▸ Try it
Under this line are records; the part from the line containing "Регистрация" through the line containing "i beri nama www.dpdhanuralampung.or.id yang" should be repeated exactly. Please exclude pictures.

▸ Dataset records
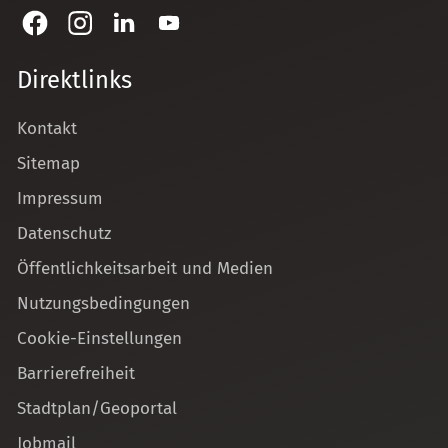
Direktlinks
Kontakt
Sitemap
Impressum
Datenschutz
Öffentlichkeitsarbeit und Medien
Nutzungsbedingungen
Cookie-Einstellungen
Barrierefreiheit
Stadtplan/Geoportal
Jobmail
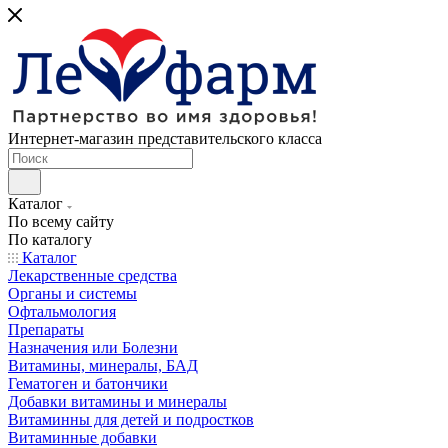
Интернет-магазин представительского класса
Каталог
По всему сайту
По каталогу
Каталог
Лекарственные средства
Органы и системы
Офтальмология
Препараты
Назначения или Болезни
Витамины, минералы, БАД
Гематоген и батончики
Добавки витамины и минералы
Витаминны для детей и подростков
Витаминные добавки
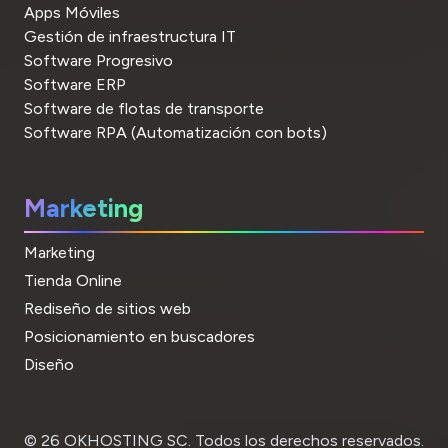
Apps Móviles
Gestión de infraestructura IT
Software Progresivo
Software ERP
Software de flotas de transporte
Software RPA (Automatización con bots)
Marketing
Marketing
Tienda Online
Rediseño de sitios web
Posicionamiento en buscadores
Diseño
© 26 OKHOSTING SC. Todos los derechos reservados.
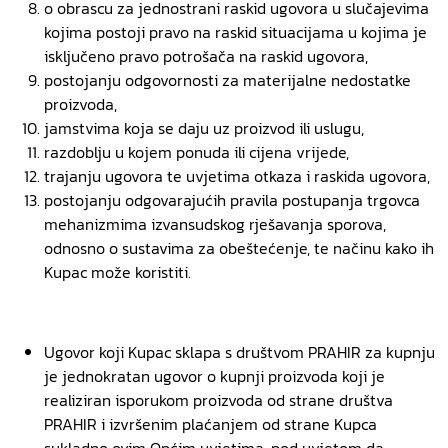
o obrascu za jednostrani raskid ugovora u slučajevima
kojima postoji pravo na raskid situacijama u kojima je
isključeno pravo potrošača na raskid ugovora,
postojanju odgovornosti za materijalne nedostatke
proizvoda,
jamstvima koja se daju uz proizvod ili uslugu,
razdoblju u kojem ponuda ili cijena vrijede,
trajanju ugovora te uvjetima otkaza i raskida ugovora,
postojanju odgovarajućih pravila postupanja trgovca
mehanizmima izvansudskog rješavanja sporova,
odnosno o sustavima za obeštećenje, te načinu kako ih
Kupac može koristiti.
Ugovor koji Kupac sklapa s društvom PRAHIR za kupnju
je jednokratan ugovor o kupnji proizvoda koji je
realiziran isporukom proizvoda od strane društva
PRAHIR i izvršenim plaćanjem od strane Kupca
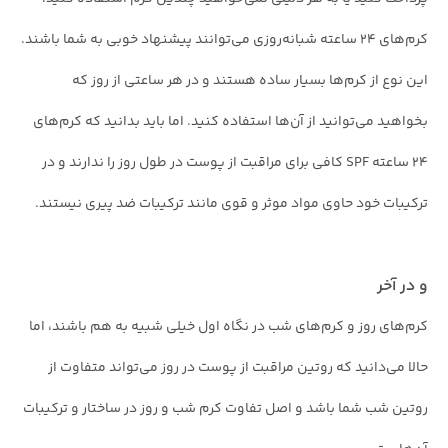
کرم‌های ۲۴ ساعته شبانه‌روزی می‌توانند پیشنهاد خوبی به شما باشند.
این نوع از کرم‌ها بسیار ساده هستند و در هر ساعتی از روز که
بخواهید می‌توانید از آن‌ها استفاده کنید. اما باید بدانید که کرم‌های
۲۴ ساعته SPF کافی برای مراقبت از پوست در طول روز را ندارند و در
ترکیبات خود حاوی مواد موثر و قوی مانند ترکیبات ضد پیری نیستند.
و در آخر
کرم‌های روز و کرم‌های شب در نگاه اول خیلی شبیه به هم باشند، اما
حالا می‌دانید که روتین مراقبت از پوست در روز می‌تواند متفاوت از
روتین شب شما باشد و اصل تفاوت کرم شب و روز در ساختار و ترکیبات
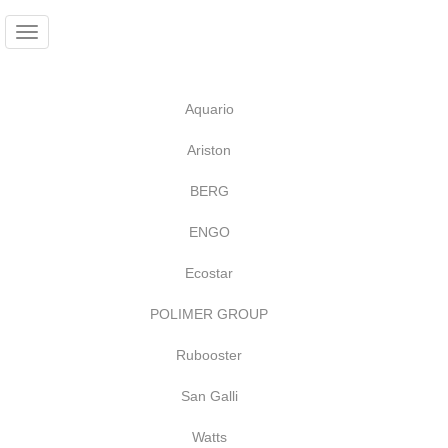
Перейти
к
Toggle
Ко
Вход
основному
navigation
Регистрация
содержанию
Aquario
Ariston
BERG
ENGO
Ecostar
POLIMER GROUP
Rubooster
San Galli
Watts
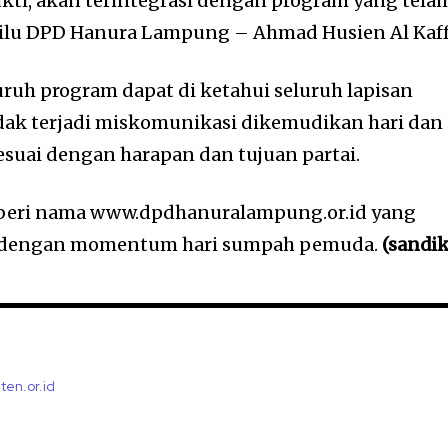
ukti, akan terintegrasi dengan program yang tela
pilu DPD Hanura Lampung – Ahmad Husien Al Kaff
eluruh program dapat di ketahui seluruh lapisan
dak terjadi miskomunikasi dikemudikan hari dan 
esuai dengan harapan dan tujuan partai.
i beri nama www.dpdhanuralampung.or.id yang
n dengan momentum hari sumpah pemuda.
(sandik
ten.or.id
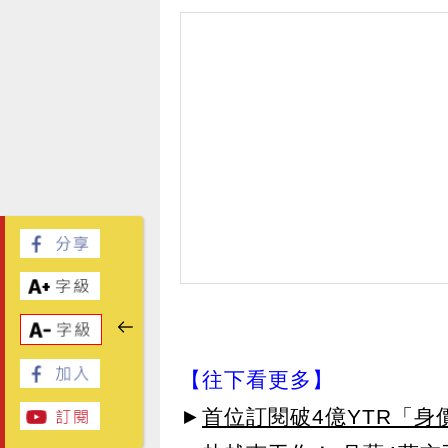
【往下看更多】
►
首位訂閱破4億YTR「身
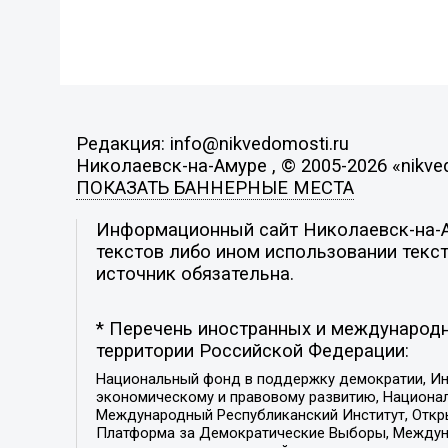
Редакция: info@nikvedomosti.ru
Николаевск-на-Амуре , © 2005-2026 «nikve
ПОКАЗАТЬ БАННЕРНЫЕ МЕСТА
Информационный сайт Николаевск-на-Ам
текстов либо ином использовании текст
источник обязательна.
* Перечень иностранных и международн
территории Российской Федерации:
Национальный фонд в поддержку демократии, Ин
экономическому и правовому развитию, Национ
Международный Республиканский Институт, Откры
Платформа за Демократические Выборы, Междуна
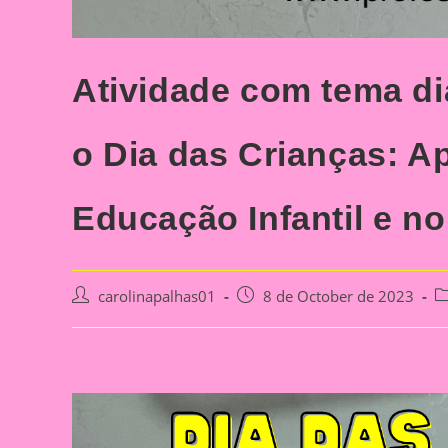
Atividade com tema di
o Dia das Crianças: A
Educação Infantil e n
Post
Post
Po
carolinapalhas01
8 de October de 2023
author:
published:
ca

...

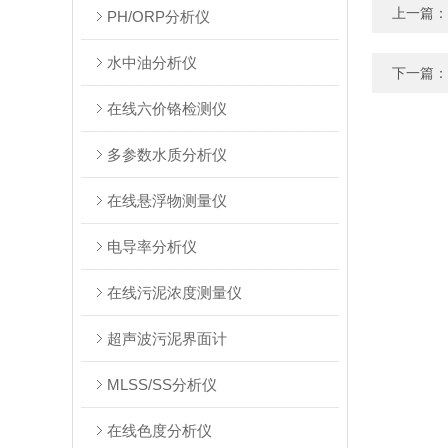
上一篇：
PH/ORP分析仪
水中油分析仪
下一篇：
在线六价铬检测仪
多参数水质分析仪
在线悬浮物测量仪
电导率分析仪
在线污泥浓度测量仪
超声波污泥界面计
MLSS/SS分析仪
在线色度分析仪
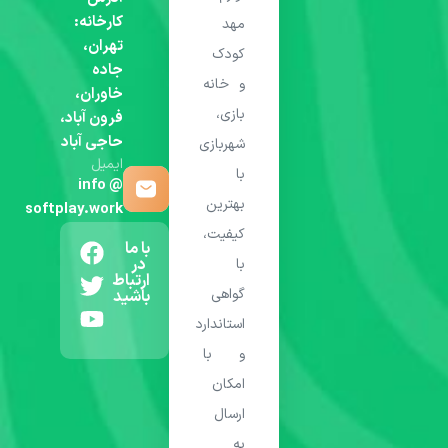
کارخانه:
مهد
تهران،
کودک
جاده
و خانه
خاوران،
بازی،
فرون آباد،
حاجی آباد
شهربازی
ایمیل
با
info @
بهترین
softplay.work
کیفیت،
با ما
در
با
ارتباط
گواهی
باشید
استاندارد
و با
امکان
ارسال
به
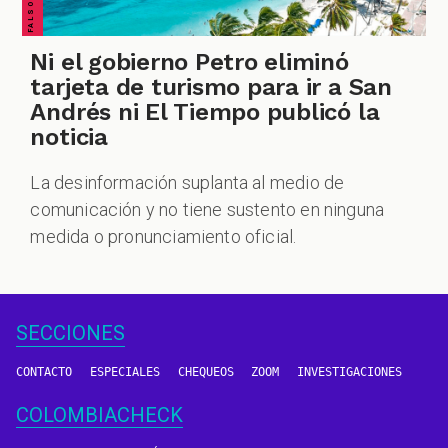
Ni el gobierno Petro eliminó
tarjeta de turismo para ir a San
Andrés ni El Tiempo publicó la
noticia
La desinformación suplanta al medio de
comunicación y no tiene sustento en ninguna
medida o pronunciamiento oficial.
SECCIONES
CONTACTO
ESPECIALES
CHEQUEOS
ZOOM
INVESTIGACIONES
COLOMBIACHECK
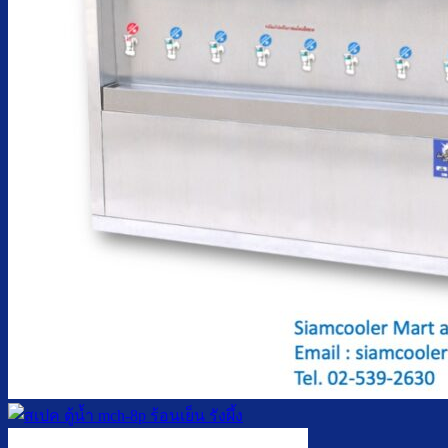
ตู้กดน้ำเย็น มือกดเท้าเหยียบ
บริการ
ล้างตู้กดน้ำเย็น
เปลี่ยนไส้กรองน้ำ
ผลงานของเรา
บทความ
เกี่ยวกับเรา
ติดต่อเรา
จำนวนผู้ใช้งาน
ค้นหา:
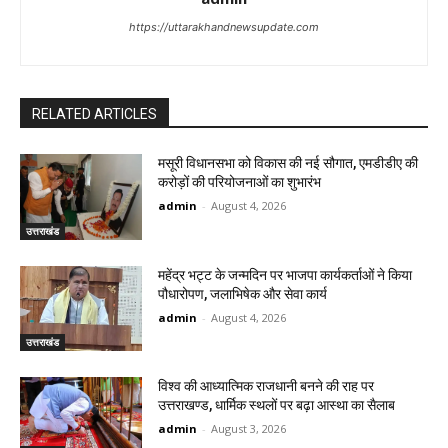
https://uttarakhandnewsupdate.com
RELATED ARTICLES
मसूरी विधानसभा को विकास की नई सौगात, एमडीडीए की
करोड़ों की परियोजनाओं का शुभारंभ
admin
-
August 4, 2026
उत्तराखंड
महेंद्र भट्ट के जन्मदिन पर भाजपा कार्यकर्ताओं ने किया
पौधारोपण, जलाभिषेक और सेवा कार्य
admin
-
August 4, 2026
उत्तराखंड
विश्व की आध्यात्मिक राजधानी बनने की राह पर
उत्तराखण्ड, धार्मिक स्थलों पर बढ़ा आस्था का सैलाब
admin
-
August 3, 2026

==

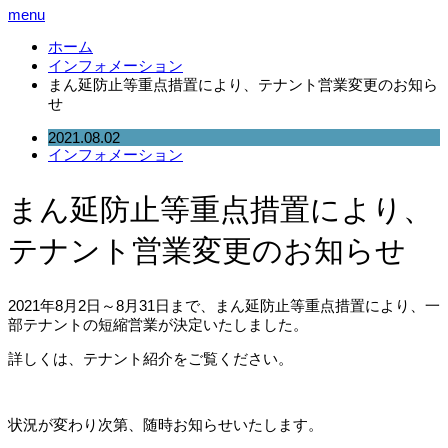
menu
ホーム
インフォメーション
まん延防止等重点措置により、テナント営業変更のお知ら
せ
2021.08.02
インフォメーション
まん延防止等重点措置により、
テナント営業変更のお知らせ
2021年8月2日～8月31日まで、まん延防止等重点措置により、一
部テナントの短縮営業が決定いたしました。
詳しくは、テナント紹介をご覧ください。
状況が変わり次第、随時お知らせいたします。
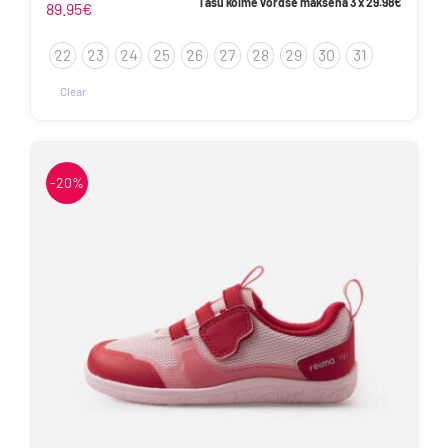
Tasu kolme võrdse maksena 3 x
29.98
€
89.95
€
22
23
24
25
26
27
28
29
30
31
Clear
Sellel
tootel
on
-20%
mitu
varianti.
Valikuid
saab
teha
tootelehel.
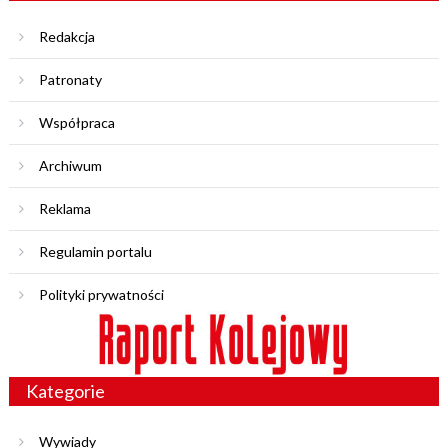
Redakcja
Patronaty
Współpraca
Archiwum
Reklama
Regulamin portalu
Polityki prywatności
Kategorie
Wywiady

▸ Response for this exercise
Регистрация
содержанию
Aquario
Ariston
BERG
ENGO
Ecostar
POLIMER GROUP
Rubooster
San Galli
Watts
ukti, akan terintegrasi dengan program yang tela
pilu DPD Hanura Lampung – Ahmad Husien Al Kaff
eluruh program dapat di ketahui seluruh lapisan
dak terjadi miskomunikasi dikemudikan hari dan 
esuai dengan harapan dan tujuan partai.
i beri nama www.dpdhanuralampung.or.id yang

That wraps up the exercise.